SaraCoder: Orchestrating Semantic and Structural Cues for Resource-Optimized Repository-Level Code Completion
Xiaohan Chen, Zhongying Pan, Quan Feng, Yu Tian, Shuqun Yang, Mengru Wang, Lina Gong, Yuxia Geng, Piji Li, Xiang Chen
TL;DR
SaraCoder tackles repository-level code completion under constrained context windows by integrating semantic and structural cues through Hierarchical Feature Optimization, MD5-based deduplication, a graph-based Decaying Subgraph Edit Distance, and an External-Aware Identifier Disambiguator. The framework refines retrieval results across multiple dimensions and generates well-structured prompts that improve accuracy and efficiency, demonstrated on CrossCodeEval and RepoEval-Updated across Python and Java.

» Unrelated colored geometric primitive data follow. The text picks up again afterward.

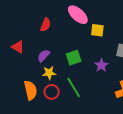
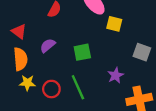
purple star: (101, 65) -> (116, 75), moved
yellow star: (49, 73) -> (27, 83), moved
orange semicircle: (31, 90) -> (20, 59), moved

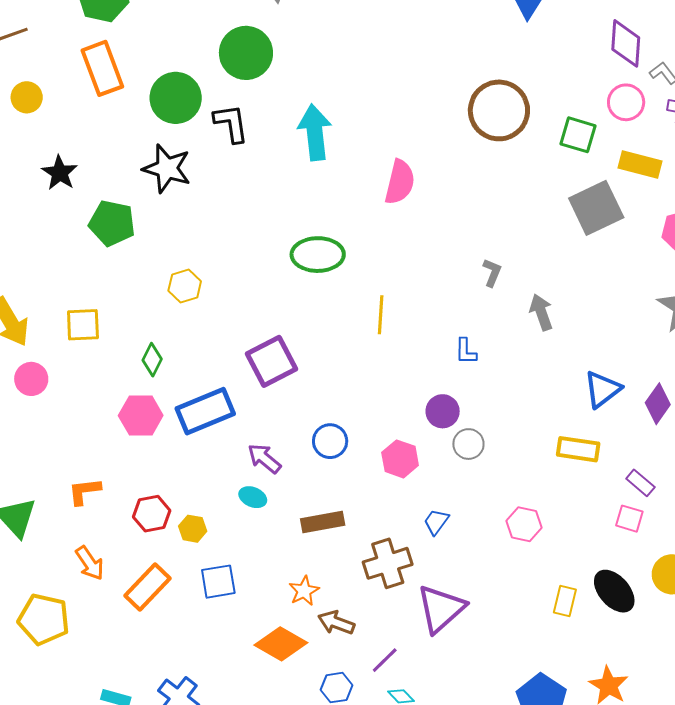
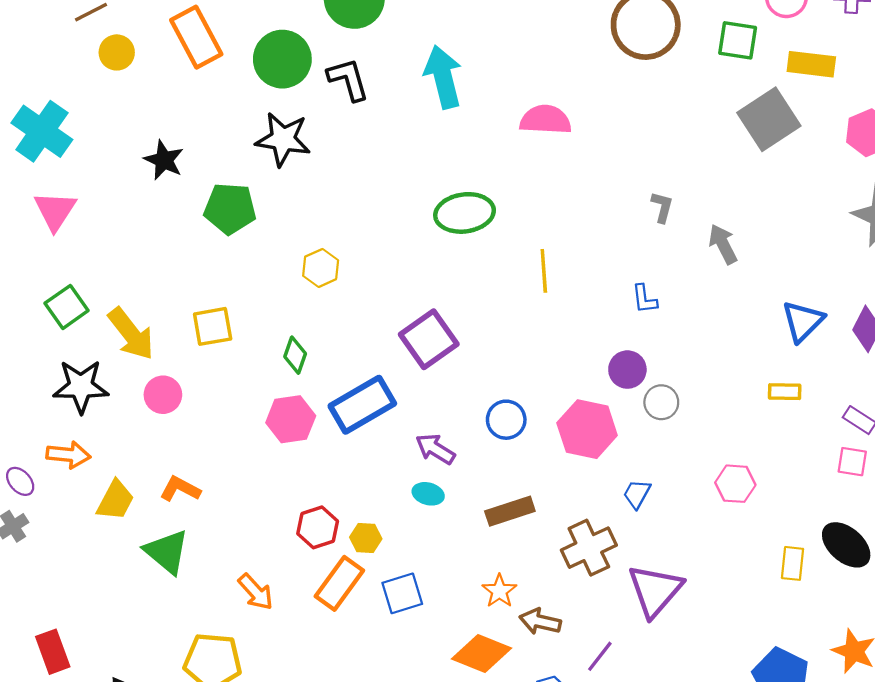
yellow circle: (27, 97) -> (117, 52), moved
pink semicircle: (400, 182) -> (545, 120), turned -93
yellow rectangle: (578, 449) -> (785, 392), size x0.7
pink hexagon: (400, 459) -> (587, 429), size x1.4
orange L-shape: (84, 491) -> (180, 489), moved, turned 42
orange rectangle: (147, 587) -> (339, 583), moved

Key contributions include novel HF_OP components, topology-aware similarity, deduplication, and EAID, with empirical evidence of superior performance and resource efficiency, plus demonstrable synergy with existing cross-file methods. The work offers a practical pathway to more trustworthy, scalable repository-level code completion in real-world large-code environments.
Abstract
Despite Retrieval-Augmented Generation improving code completion, traditional retrieval methods struggle with information redundancy and a lack of diversity within limited context windows. To solve this, we propose a resource-optimized retrieval augmentation method, SaraCoder. It maximizes information diversity and representativeness in a limited context window, significantly boosting the accuracy and reliability of repository-level code completion. Its core Hierarchical Feature Optimization module systematically refines candidates by distilling deep semantic relationships, pruning exact duplicates, assessing structural similarity with a novel graph-based metric that weighs edits by their topological importance, and reranking results to maximize both relevance and diversity. Furthermore, an External-Aware Identifier Disambiguator module accurately resolves cross-file symbol ambiguity via dependency analysis. Extensive experiments on the challenging CrossCodeEval and RepoEval-Updated benchmarks demonstrate that SaraCoder outperforms existing baselines across multiple programming languages and models. Our work proves that systematically refining retrieval results across multiple dimensions provides a new paradigm for building more accurate and resource-optimized repository-level code completion systems.